Aristolochia californica
Common Name: birthwort 
Type: Vine
Family: Aristolochiaceae
Native Range: California
Zone: 8 to 10
Height: 12.00 to 15.00 feet
Spread: 3.00 to 6.00 feet
Bloom Time: March to April
Bloom Description: Pale green with burgundy veins
Sun: Full sun to part shade
Water: Medium
Maintenance: Low
Suggested Use: Naturalize
Flower: Showy
Attracts: Butterflies

Culture

Winter hardy to USDA Zones 8-10 where it is easily grown in moderately fertile, medium moisture, well-drained soils in full sun to part shade. Avoid dry soils. This vine appreciates some part shade in hot inland areas. Prune if needed in late winter to early spring. Will not survive outdoor temperatures that dip below 30 degrees F. Needs some support if upright growth is desired. Propagate by cuttings. Vine stems may root where they touch the soil thus creating new plants which may be dug up and moved.

Noteworthy Characteristics

Aristolochia californica, commonly called California Dutchman’s pipe, is a rhizomatous, deciduous, fast growing, twining vine of the birthwort family that typically grows to 12-15’ long on dull brown, rope-like stems clad with fuzzy, pale-green, heart-shaped leaves (to 3-6” long). It is most noted for producing unusual pipe-shaped flowers (each to 1.5” long) which bloom in late winter to early spring. Each flower is pale green with long burgundy veins. Flowers are apetalous (no petals), but the calyx of each flower assumes the shape of a curved Dutchman’s smoking pipe, hence the common name. Each flower is formed by fused sepals and dangles on its own naked stem. Flowers are pollinated by certain tiny insects (fungus gnats may prove to be the effective pollinators) that are lured into the calyx by the potent but foul smell of the flower where they become temporarily trapped, covered with pollen and then released to pollinate other flowers. Each pollinated flower is followed by a 6-winged dehiscent seed capsule which opens basipetally when ripe to release its seed for distribution by wind.

This vine is native to northern and central California where it is most often found in woodlands, mountain foothills and streambanks usually below 1500’ in elevation.

Aristolochia is the sole host for the pipevine swallowtail butterfly. Eggs laid on plant leaves hatch, and the plant leaves become the sole food for the emerging larvae (showy black caterpillars with red spotting). Leaves contain poisons which make not only the caterpillars but also the subsequent butterflies poisonous to predators.

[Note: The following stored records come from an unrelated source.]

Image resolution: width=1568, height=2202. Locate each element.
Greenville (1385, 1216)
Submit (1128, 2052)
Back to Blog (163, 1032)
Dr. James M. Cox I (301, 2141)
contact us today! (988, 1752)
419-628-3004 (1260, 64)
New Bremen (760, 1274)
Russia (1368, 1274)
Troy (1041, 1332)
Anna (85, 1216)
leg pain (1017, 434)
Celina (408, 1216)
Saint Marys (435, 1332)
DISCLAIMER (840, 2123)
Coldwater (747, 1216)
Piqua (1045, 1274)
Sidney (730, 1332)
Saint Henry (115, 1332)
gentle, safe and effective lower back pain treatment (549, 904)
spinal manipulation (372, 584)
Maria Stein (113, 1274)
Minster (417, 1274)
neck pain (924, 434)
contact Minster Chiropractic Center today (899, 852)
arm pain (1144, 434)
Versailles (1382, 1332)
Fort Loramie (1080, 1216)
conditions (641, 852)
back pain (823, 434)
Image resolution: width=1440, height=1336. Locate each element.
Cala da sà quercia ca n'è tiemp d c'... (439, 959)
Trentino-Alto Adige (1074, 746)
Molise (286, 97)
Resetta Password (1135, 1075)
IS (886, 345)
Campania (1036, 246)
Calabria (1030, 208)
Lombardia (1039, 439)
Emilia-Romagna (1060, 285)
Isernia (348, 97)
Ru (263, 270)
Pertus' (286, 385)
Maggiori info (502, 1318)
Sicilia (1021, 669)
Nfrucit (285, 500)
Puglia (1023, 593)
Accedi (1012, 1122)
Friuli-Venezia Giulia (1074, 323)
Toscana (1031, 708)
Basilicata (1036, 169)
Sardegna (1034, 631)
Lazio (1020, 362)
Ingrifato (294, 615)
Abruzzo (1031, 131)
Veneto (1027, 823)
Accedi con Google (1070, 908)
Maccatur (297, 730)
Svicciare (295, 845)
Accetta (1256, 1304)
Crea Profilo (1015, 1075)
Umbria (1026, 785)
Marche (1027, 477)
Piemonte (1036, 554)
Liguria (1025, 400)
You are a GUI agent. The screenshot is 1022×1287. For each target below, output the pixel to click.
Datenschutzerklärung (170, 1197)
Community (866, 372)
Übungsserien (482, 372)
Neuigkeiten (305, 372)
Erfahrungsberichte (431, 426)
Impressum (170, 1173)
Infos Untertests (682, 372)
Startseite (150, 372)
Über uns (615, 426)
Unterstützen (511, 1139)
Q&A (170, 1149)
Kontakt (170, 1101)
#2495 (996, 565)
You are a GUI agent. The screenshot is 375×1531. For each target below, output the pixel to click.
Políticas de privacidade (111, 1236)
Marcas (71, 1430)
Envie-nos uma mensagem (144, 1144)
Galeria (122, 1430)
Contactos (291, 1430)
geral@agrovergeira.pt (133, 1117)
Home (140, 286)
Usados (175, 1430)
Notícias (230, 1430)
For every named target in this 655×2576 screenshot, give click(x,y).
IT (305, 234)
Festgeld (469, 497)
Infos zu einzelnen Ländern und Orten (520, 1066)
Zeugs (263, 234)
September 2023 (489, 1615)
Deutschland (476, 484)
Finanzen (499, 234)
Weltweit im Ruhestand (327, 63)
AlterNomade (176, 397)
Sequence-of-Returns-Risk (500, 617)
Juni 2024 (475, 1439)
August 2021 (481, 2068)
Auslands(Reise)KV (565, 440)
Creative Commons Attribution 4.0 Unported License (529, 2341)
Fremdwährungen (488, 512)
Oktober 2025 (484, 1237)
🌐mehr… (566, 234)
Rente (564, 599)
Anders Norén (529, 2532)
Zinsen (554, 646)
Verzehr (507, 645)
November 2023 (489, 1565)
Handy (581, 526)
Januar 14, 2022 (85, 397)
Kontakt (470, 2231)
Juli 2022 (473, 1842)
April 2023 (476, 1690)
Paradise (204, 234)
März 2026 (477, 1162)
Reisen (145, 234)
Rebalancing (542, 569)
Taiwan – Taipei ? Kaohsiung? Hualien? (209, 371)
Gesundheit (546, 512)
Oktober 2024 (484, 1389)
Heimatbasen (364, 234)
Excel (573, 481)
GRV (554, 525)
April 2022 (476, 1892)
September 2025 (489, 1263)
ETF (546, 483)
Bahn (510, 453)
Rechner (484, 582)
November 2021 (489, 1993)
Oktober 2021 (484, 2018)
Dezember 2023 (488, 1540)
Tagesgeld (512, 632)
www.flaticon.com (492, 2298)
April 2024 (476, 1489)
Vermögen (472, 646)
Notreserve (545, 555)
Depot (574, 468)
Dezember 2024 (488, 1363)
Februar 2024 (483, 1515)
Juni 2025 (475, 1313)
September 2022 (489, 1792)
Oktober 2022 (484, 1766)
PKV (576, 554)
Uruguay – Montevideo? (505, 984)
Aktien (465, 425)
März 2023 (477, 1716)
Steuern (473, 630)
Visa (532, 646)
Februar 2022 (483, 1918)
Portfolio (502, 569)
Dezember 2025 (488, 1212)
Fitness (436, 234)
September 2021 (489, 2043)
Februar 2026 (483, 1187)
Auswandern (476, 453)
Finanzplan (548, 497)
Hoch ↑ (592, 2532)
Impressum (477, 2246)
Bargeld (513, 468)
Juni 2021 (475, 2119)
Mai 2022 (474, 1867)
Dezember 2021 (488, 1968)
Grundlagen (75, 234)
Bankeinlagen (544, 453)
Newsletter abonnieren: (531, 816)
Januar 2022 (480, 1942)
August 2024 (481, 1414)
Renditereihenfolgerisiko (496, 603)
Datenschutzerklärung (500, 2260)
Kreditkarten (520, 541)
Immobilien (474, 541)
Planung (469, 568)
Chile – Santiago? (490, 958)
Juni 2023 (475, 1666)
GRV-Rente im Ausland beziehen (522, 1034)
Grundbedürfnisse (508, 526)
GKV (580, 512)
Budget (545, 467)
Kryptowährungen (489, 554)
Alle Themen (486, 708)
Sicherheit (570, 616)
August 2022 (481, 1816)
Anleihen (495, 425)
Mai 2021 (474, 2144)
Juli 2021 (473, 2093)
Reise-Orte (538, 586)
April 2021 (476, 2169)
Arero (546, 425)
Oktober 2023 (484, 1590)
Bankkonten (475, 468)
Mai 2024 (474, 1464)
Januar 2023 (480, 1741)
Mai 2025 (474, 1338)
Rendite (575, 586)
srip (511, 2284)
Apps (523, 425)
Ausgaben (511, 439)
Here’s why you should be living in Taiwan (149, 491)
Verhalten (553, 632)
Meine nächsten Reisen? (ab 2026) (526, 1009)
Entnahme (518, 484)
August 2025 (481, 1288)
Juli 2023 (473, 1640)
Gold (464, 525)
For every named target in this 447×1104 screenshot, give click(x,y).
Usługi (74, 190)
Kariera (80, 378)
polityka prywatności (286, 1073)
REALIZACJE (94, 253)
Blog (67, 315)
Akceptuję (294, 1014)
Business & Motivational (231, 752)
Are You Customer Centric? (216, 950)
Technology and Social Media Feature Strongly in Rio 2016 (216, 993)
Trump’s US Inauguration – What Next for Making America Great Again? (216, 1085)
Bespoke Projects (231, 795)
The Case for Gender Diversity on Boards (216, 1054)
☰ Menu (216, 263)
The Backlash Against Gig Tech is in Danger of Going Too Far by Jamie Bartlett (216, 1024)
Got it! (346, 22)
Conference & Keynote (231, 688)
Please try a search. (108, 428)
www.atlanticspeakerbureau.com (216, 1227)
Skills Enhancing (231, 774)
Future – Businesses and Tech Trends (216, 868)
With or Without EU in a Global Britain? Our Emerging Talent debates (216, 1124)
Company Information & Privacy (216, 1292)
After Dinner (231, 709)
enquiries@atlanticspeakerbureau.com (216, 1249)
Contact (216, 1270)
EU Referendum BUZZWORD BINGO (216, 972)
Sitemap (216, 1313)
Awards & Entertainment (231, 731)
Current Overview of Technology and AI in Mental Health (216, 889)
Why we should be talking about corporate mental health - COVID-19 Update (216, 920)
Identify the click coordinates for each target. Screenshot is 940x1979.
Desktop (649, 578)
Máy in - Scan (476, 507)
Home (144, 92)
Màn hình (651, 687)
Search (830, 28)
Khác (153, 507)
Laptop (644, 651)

Genus name comes from the Greek words aristos meaning best and locheia meaning childbirth or delivery in reference to the fact that plants of some species within this genus (1) have a flower structure which more closely resembles a human fetus in the womb than a pipe, and (2) served in the past as the source of ancient plant preparations used for treatment of pain and infections incident to childbirth.

Specific epithet is in obvious reference to this species being native to the State of California.

Problems

No serious insect or disease problems. Root rot, leaf spot and southern blight may occur. Can be an aggressive spreader in optimum growing conditions.

Garden Uses

Best grown in areas where the unique flowers can be easily observed (along a path, near a patio). Where winter hardy, it needs a trellis, arbor or other structure on which to grow unless it is being used as a scrambling ground cover. Allow it to weave through shrubs or small trees. Good screening vine for a porch.